Use DANGEROUS mode to remove the -10 to +30 limit. Note that you can't have a space between -b and a negative argument, because otherwise getopt will interpret things like -10 as an option and fail (i.e. write -b-10 instead of -b -10).

The default is 0.

-c FILE

Load a different configuration file. By default, thinkfan first tries to load /etc/thinkfan.yaml, and /etc/thinkfan.conf after that. The former must be in YAML format, while the latter can be either YAML or the old legacy syntax.

If this option is specified, thinkfan attempts to load the config only from FILE. If its name ends in “.yaml”, it must be in YAML format. Otherwise, it can be either YAML or legacy syntax. See thinkfan.conf(5) and thinkfan.conf.legacy(5) for details.

-n

Do not become a daemon and log to terminal instead of syslog

-q

Be quiet, i.e. reduce logging level from the default. Can be specified multiple times until only errors are displayed/logged.

-v

Be more verbose. Can be specified multiple times until every message is displayed/logged.

-p [SECONDS]

Use the pulsing-fan workaround (for older Thinkpads). Takes an optional floating-point argument (0-10s) as depulsing duration. Default 0.5s.

-d

Do not read temperature from sleeping disks. Instead, 0 °C is used as that disk's temperature. This is needed if reading the temperature causes your disk to wake up unnecessarily. NOTE: This option is only available if thinkfan was built with -D USE_ATASMART.

-D

DANGEROUS mode: Disable all sanity checks. May damage your hardware!!

Signals

SIGINT and SIGTERM simply interrupt operation and should cause thinkfan to terminate cleanly.

SIGHUP makes thinkfan reload its config. If there's any problem with the new config, we keep the old one.

SIGUSR1 causes thinkfan to dump all currently known temperatures either to syslog, or to the console (if running with the -n option).

SIGPWR tells thinkfan that the system is about to go to sleep. Thinkfan will then allow sensor read errors for the next 4 loops because many sensors will take a few seconds before they are available again after waking up from a sleep state (suspend or hibernate). If the shipped systemd service file thinkfan-sleep.service is installed, it should take care of sending this singal when going to sleep. On non-systemd distributions, other mechanisms may have to be used.
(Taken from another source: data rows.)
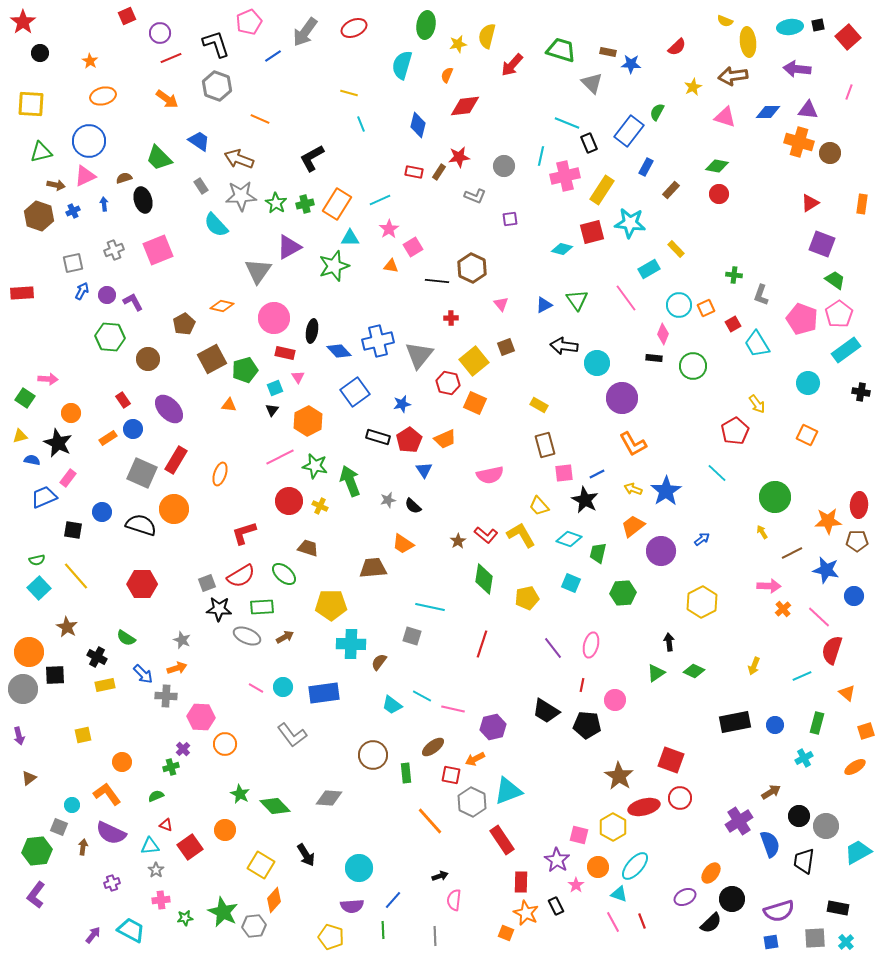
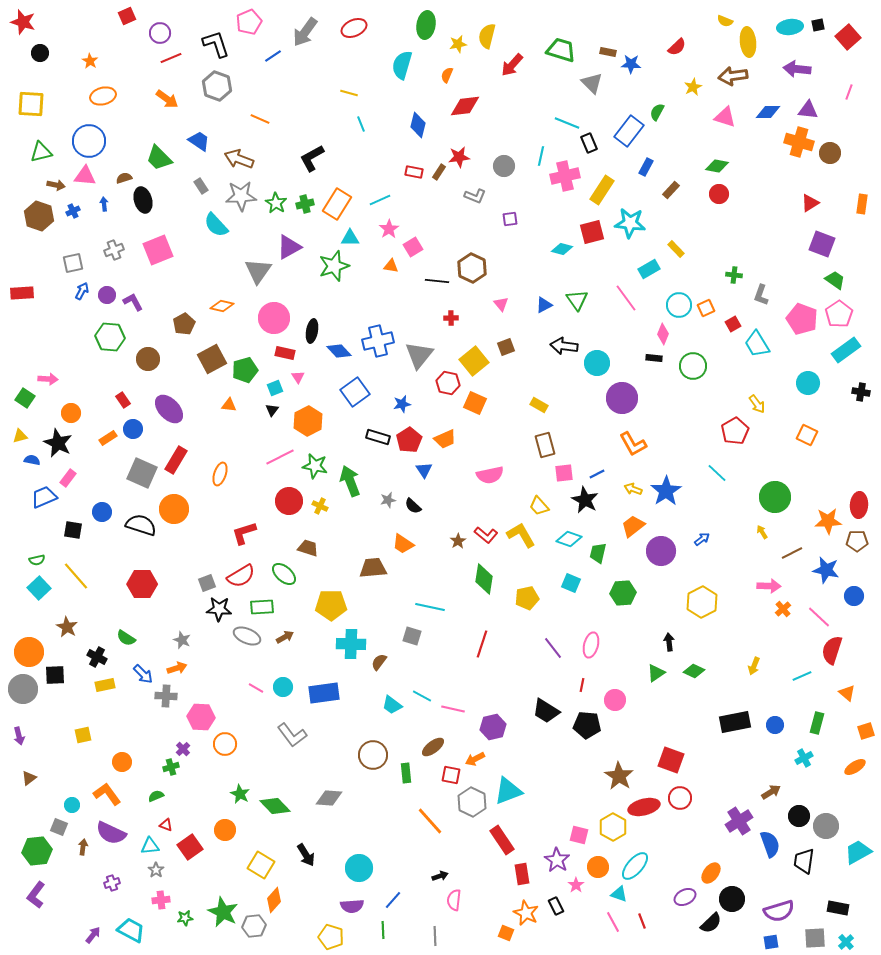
red star at (23, 22): rotated 20 degrees counterclockwise
pink triangle at (85, 176): rotated 30 degrees clockwise
red rectangle at (521, 882): moved 1 px right, 8 px up; rotated 10 degrees counterclockwise
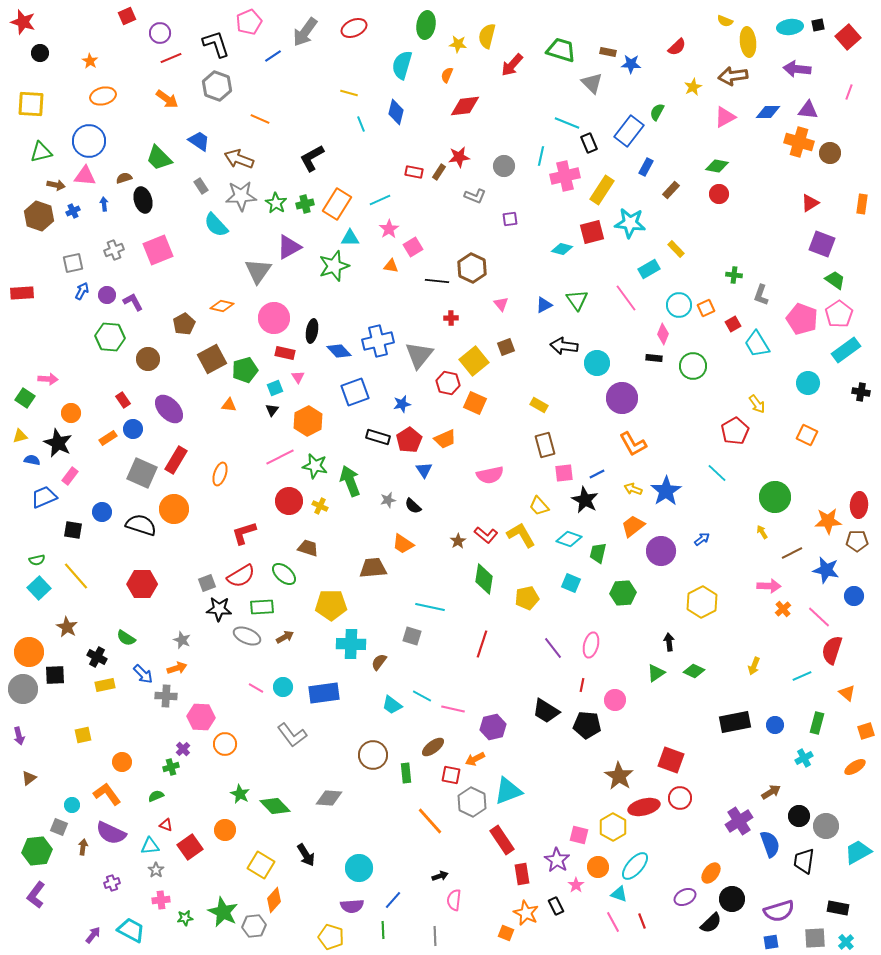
yellow star at (458, 44): rotated 18 degrees clockwise
pink triangle at (725, 117): rotated 45 degrees counterclockwise
blue diamond at (418, 125): moved 22 px left, 13 px up
blue square at (355, 392): rotated 16 degrees clockwise
pink rectangle at (68, 478): moved 2 px right, 2 px up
SIGUSR2 tells thinkfan to re-initialize fan control. This is required by most fan drivers after waking up from suspend because they tend to reset fan control to automatic mode on wakeup. Similar to SIGPWR, the systemd service file thinkfan-wakeup.service should take care of sending this signal on wakeup on systemd systems. On non-systemd distributions, other mechanisms may have to be used.

Return Value

0

Normal exit

1

Runtime error

2

Unexpected runtime error

3

Invalid commandline option

See Also

The thinkfan config manpage:
thinkfan.conf(5)

Example configs shipped with the source distribution, also available at:
https://github.com/vmatare/thinkfan/tree/master/examples

The Linux hwmon user interface documentation:
https://www.kernel.org/doc/html/latest/hwmon/sysfs-interface.html

The thinkpad_acpi interface documentation:
https://www.kernel.org/doc/html/latest/admin-guide/laptops/thinkpad-acpi.html

Bugs

If thinkfan tells you to, or if you feel like it, report issues at the Github issue tracker:

https://github.com/vmatare/thinkfan/issues

Referenced By

configuration.nix(5), thinkfan.conf(5), thinkfan.conf.legacy(5), zcfan(1).